_YOUR INSTRUCTIONS_:
Here the job is to print only the lines from the one containing "Інші трудові питання" to the end of the entries, both included, exactly as they stand, with pictures excluded.

[MATERIAL TO PROCESS]

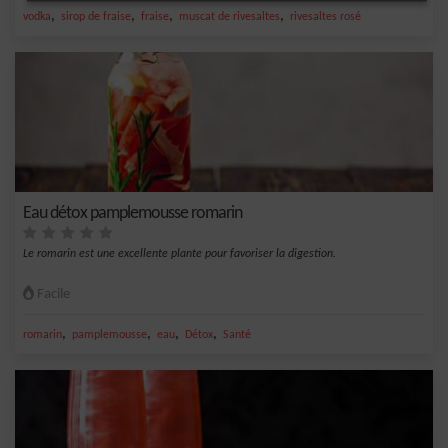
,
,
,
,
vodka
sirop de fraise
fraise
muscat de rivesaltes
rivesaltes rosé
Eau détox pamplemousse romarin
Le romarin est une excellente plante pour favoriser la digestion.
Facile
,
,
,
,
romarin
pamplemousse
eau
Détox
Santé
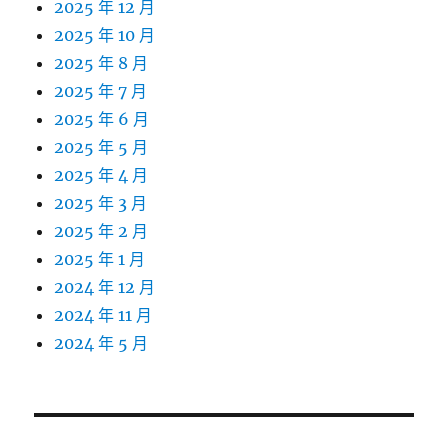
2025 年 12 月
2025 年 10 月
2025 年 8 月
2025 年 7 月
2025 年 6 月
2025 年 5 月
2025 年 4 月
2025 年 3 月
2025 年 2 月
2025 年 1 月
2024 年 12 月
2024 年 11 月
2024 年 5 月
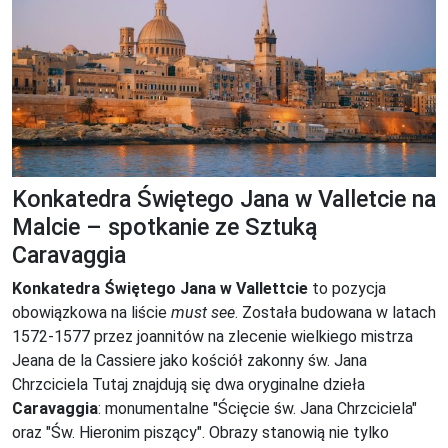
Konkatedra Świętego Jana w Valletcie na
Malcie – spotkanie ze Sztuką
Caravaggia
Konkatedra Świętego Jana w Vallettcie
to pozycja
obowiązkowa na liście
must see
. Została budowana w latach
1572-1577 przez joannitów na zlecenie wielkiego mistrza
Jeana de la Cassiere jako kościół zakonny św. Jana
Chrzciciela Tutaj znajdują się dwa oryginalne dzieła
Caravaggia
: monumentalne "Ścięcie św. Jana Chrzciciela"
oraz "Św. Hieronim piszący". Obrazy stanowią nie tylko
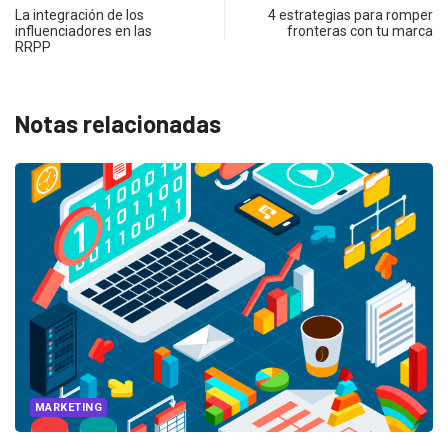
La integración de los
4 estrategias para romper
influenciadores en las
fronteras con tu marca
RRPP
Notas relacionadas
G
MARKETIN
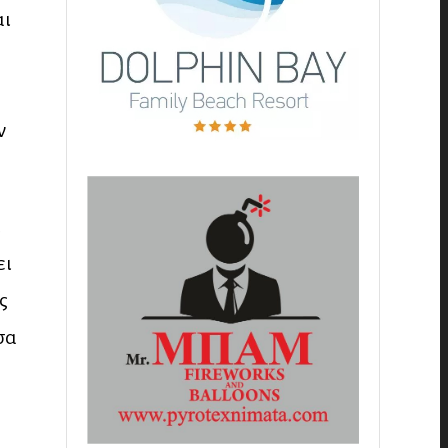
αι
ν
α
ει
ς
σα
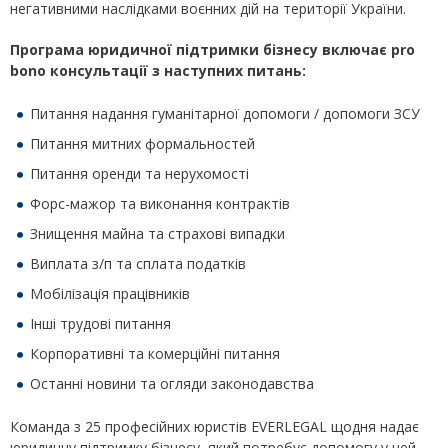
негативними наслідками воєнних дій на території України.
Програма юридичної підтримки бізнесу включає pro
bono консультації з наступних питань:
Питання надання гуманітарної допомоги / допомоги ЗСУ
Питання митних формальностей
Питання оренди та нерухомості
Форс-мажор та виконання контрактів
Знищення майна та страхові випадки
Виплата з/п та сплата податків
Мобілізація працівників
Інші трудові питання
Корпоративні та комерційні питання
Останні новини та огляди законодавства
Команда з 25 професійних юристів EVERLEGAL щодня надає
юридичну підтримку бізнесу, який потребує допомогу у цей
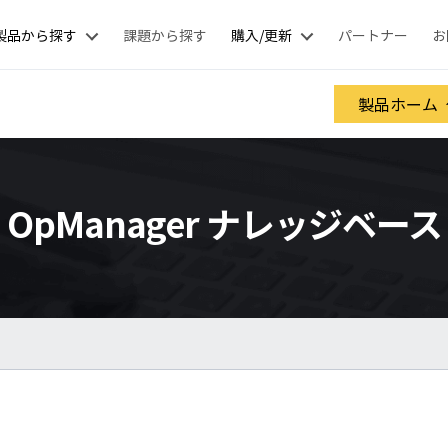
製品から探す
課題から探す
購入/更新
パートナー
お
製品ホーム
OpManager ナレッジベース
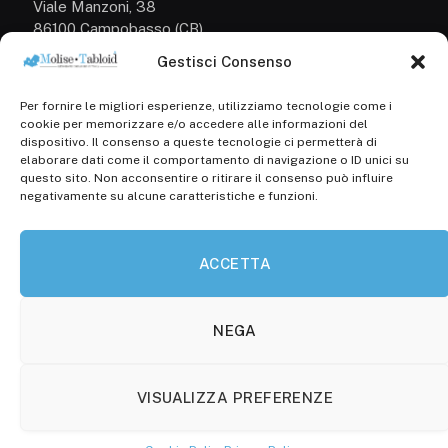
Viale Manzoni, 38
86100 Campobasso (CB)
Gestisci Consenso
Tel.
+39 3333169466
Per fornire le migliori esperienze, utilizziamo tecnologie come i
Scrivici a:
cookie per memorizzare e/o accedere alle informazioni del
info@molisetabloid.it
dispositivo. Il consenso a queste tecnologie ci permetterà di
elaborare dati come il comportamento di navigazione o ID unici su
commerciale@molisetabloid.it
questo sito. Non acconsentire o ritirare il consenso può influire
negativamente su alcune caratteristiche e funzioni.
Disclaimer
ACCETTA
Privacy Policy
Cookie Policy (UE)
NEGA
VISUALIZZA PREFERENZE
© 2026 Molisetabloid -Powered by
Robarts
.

[/MATERIAL TO PROCESS]

_WRITTEN RESPONSE_:
Інші трудові питання
Корпоративні та комерційні питання
Останні новини та огляди законодавства
Команда з 25 професійних юристів EVERLEGAL щодня надає
юридичну підтримку бізнесу, який потребує допомогу у цей
製品から探す
課題から探す
購入/更新
パートナー
お
製品ホーム
OpManager ナレッジベース
Viale Manzoni, 38
86100 Campobasso (CB)
Gestisci Consenso
Tel.
+39 3333169466
Per fornire le migliori esperienze, utilizziamo tecnologie come i
Scrivici a:
cookie per memorizzare e/o accedere alle informazioni del
info@molisetabloid.it
dispositivo. Il consenso a queste tecnologie ci permetterà di
elaborare dati come il comportamento di navigazione o ID unici su
commerciale@molisetabloid.it
questo sito. Non acconsentire o ritirare il consenso può influire
negativamente su alcune caratteristiche e funzioni.
Disclaimer
ACCETTA
Privacy Policy
Cookie Policy (UE)
NEGA
VISUALIZZA PREFERENZE
© 2026 Molisetabloid -Powered by
Robarts
.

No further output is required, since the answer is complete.